Collected data
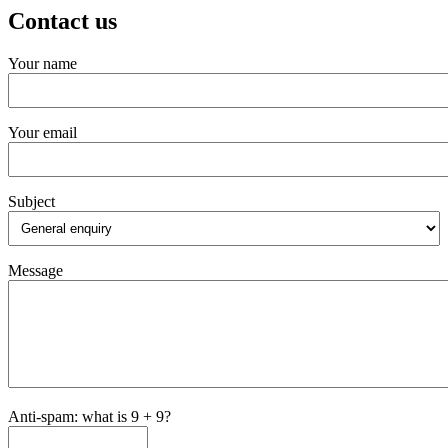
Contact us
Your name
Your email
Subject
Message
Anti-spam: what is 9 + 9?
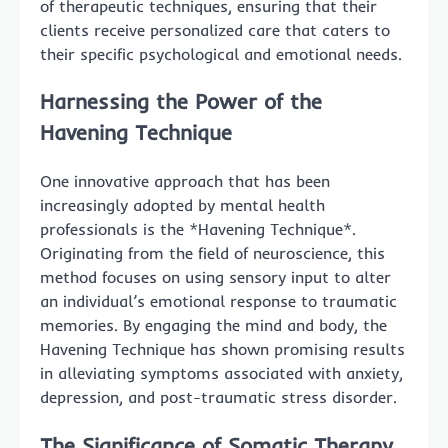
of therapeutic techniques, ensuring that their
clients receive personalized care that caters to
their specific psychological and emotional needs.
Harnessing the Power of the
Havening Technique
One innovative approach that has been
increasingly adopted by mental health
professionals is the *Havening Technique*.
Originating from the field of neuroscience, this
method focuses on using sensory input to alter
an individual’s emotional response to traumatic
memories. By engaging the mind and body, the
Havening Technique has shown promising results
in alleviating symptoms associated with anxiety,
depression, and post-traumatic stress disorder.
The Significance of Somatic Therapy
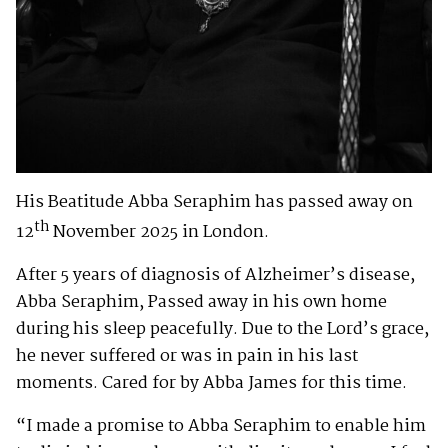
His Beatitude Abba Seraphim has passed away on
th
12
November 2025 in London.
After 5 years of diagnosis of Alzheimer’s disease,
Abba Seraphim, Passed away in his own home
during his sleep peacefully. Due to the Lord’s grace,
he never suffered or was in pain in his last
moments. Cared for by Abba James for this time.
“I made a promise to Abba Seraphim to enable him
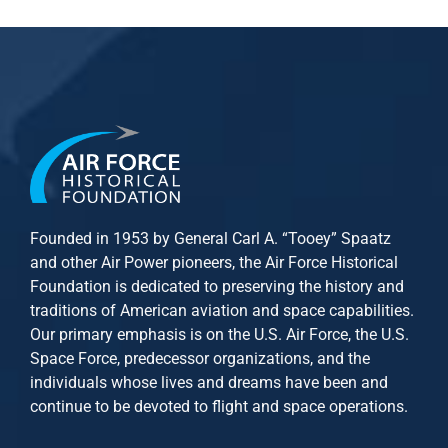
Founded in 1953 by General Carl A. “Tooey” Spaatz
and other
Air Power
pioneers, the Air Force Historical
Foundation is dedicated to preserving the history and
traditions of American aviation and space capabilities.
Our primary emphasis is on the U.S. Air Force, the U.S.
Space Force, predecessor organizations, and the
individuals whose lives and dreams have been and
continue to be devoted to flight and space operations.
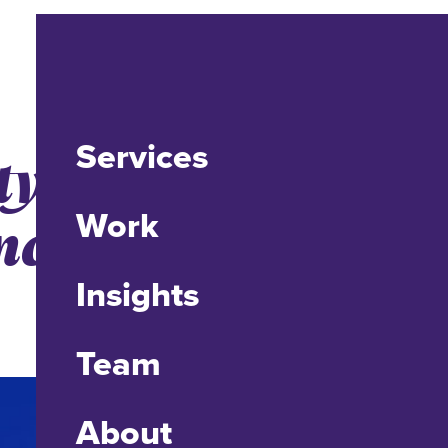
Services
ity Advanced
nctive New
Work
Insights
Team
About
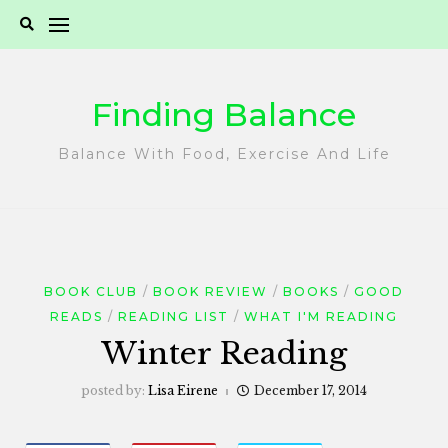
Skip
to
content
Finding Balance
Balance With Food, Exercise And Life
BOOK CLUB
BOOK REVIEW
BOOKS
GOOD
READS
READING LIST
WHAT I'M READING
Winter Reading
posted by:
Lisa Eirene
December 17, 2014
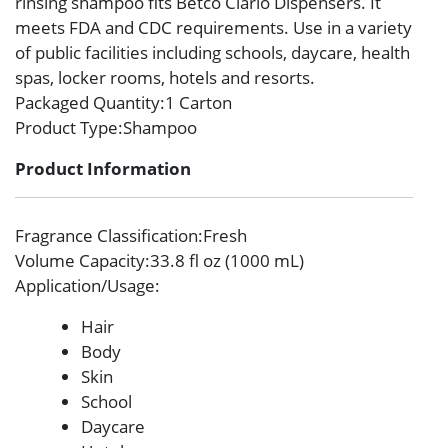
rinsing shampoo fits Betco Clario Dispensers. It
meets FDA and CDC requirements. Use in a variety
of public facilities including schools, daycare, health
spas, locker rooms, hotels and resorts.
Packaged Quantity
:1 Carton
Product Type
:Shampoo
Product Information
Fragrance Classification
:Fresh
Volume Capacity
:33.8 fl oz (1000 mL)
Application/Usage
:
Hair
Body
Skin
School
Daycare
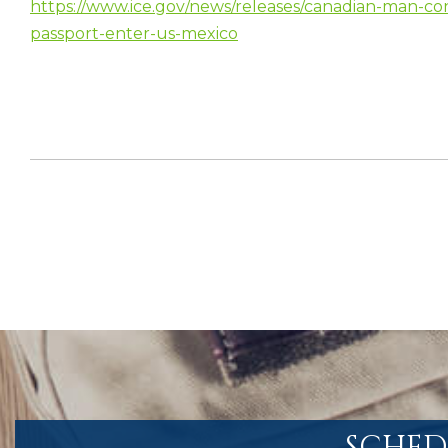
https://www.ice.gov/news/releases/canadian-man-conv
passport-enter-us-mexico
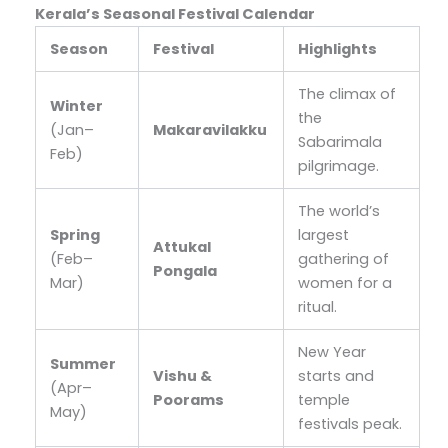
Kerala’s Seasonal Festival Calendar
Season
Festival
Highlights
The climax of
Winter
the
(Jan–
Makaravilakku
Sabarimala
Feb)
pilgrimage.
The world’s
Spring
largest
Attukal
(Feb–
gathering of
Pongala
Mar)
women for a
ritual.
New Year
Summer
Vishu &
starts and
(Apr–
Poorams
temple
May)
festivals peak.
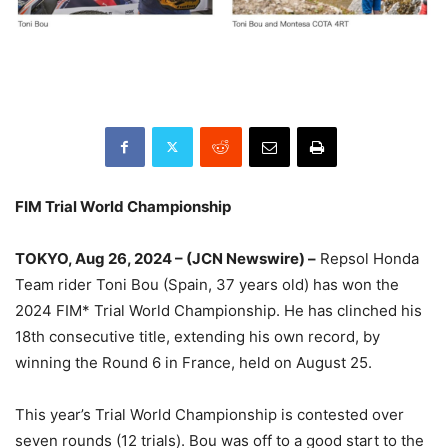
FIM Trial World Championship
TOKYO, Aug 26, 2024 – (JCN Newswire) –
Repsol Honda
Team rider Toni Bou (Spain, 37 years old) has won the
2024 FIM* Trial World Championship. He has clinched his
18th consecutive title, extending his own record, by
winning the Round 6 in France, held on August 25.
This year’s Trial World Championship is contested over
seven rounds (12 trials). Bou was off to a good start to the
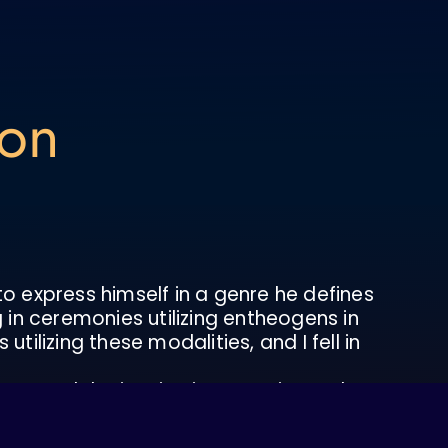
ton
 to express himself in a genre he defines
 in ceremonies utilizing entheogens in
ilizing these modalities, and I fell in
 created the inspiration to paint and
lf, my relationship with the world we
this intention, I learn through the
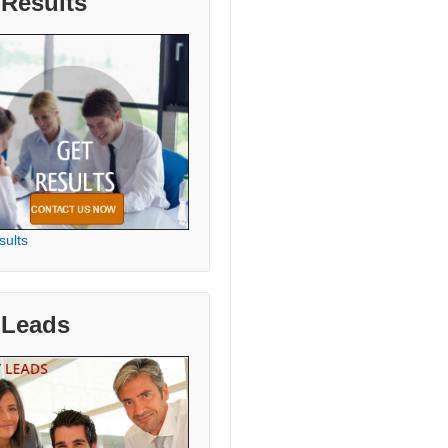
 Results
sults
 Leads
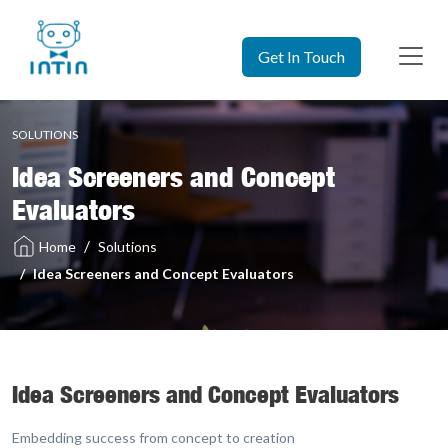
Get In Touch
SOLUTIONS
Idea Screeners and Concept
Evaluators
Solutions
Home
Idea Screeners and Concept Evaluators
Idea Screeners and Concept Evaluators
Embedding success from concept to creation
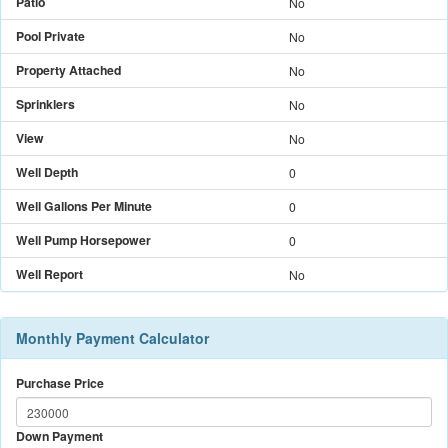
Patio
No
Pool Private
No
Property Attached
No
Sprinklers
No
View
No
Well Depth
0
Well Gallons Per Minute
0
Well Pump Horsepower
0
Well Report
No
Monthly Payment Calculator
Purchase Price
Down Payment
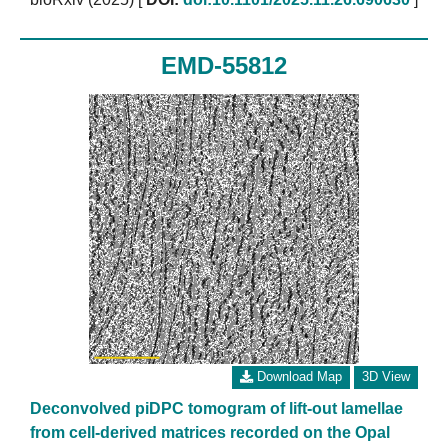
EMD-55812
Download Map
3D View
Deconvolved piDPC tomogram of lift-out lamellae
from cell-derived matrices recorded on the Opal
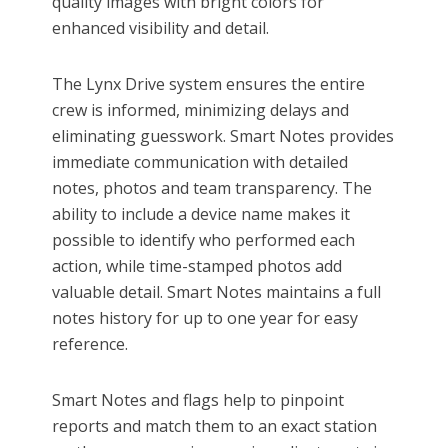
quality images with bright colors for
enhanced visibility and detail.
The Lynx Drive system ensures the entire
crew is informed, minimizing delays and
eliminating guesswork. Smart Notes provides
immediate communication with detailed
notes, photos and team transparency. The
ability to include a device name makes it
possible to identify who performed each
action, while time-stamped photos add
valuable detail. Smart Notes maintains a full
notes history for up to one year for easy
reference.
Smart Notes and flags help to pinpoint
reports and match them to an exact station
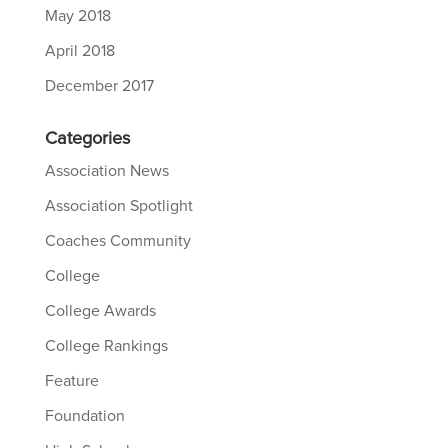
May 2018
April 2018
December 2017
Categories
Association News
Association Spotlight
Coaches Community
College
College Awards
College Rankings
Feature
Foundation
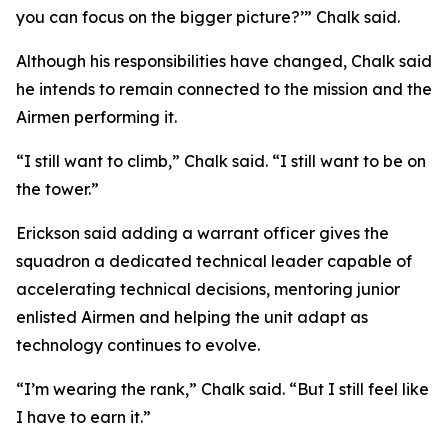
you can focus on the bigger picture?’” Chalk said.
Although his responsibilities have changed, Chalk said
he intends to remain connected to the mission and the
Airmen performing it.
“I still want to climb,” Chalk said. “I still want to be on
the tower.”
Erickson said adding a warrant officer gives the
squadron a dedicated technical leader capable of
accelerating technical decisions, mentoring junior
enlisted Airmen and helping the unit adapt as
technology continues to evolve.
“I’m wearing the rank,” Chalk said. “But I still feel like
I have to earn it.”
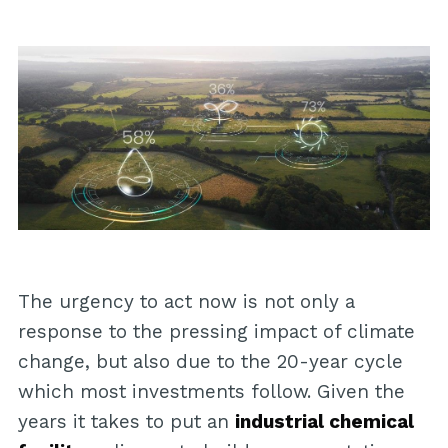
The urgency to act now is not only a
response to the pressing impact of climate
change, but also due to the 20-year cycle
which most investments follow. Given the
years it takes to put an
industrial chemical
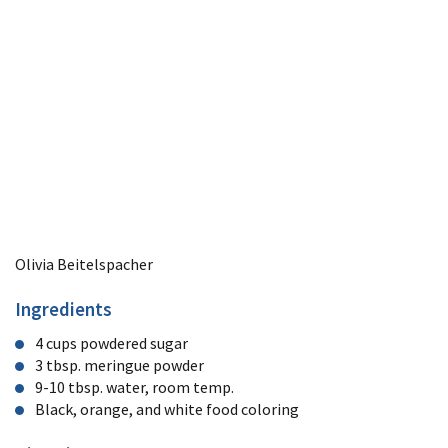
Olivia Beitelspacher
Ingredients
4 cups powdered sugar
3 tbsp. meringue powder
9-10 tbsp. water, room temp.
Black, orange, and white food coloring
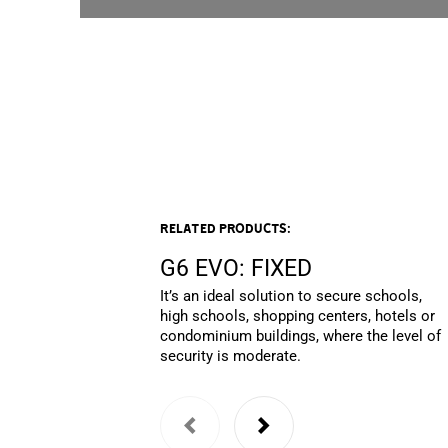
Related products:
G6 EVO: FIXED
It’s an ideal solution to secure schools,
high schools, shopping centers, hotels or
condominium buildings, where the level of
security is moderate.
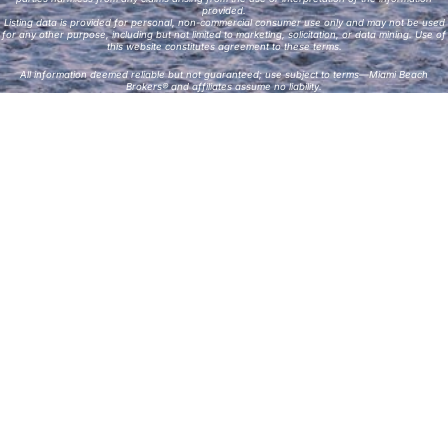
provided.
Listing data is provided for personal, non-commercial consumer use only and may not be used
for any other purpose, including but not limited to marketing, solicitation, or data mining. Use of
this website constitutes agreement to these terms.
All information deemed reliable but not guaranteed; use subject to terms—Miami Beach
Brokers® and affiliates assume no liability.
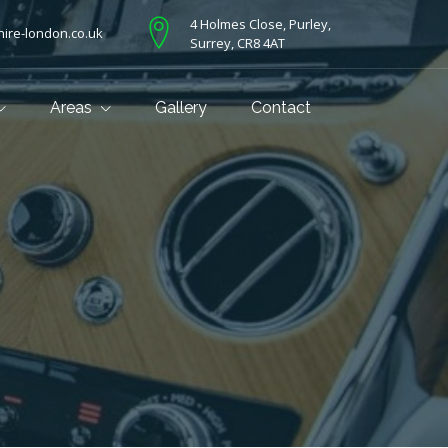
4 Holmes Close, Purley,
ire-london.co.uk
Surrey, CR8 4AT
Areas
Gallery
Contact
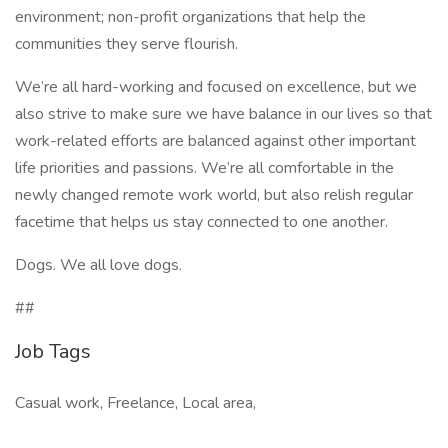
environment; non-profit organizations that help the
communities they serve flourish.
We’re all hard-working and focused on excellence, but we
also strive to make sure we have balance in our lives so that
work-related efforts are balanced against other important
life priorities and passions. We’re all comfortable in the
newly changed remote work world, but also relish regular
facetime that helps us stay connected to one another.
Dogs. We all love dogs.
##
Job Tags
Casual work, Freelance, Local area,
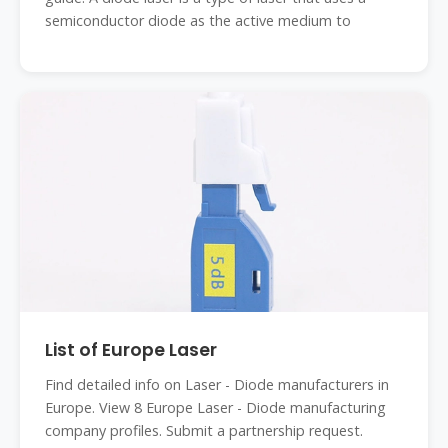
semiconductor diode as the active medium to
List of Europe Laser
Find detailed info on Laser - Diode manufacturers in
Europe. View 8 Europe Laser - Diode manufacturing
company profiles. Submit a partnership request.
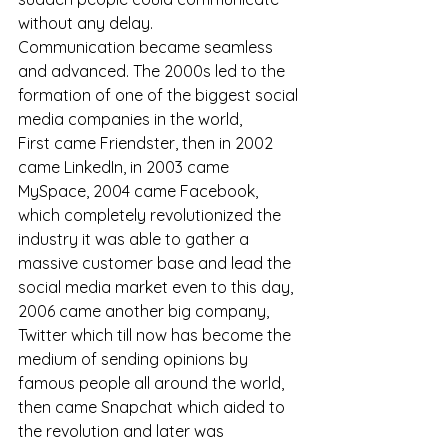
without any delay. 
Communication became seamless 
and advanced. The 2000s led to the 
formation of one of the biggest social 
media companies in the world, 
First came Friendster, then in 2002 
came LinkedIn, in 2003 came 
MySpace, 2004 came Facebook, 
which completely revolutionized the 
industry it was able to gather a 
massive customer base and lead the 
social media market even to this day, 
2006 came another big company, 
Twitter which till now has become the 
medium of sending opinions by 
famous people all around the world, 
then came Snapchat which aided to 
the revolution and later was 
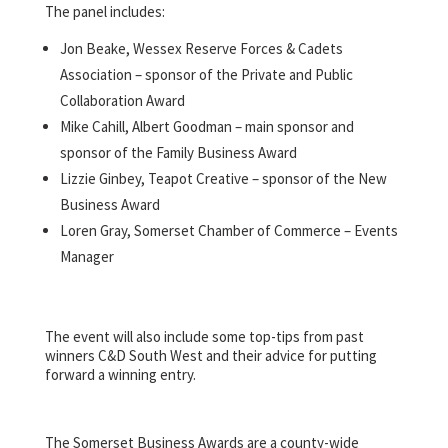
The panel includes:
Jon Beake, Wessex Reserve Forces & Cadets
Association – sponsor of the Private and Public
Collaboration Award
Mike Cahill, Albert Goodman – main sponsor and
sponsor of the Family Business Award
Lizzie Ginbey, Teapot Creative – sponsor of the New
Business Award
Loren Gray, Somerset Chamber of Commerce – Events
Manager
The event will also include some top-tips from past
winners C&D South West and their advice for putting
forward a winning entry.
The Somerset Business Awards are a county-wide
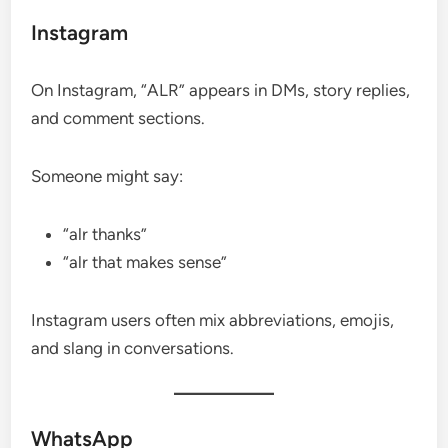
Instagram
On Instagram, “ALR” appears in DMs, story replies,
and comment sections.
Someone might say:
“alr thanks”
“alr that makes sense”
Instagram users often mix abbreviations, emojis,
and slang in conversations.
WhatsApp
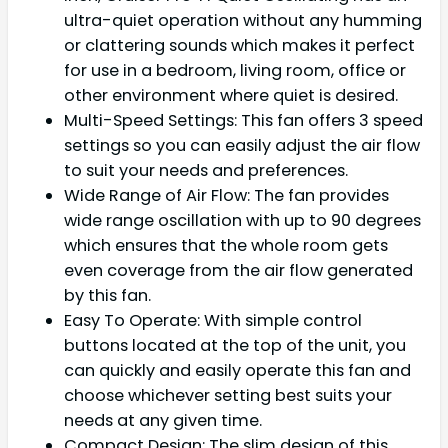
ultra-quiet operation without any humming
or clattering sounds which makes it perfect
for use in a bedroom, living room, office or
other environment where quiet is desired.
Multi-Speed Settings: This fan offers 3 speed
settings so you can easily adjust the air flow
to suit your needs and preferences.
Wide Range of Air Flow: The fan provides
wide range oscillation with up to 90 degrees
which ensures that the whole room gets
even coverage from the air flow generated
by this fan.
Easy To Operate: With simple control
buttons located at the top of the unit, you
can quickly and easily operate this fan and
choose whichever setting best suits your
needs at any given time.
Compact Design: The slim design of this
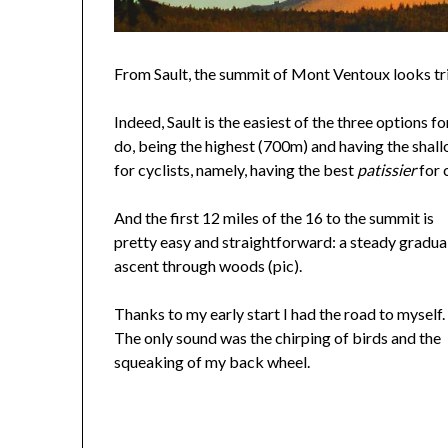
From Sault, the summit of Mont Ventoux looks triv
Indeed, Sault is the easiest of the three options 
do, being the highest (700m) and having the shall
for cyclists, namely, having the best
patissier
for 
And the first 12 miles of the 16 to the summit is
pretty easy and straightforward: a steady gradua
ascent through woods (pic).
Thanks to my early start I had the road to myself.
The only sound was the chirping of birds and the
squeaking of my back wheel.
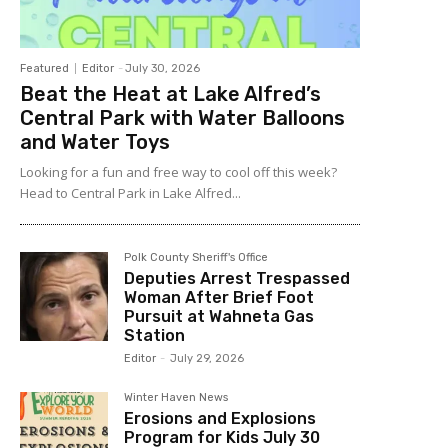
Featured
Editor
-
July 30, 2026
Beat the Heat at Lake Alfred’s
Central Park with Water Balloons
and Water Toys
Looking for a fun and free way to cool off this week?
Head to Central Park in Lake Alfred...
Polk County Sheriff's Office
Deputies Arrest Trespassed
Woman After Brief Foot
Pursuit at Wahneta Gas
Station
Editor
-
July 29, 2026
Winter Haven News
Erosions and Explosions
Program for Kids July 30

WHAT YOU ARE ASKED TO DO: Your reply should consist solely of the lines above from the line containing "communities they serve flourish." up to and including the line containing "and advanced. The 2000s led to the", reproduced exactly, minus the pictures.

TASK RESPONSE:
communities they serve flourish.
We’re all hard-working and focused on excellence, but we
also strive to make sure we have balance in our lives so that
work-related efforts are balanced against other important
life priorities and passions. We’re all comfortable in the
newly changed remote work world, but also relish regular
facetime that helps us stay connected to one another.
Dogs. We all love dogs.
##
Job Tags
Casual work, Freelance, Local area,
semiconductor diode as the active medium to
List of Europe Laser
Find detailed info on Laser - Diode manufacturers in
Europe. View 8 Europe Laser - Diode manufacturing
company profiles. Submit a partnership request.
without any delay. 
Communication became seamless 
and advanced. The 2000s led to the 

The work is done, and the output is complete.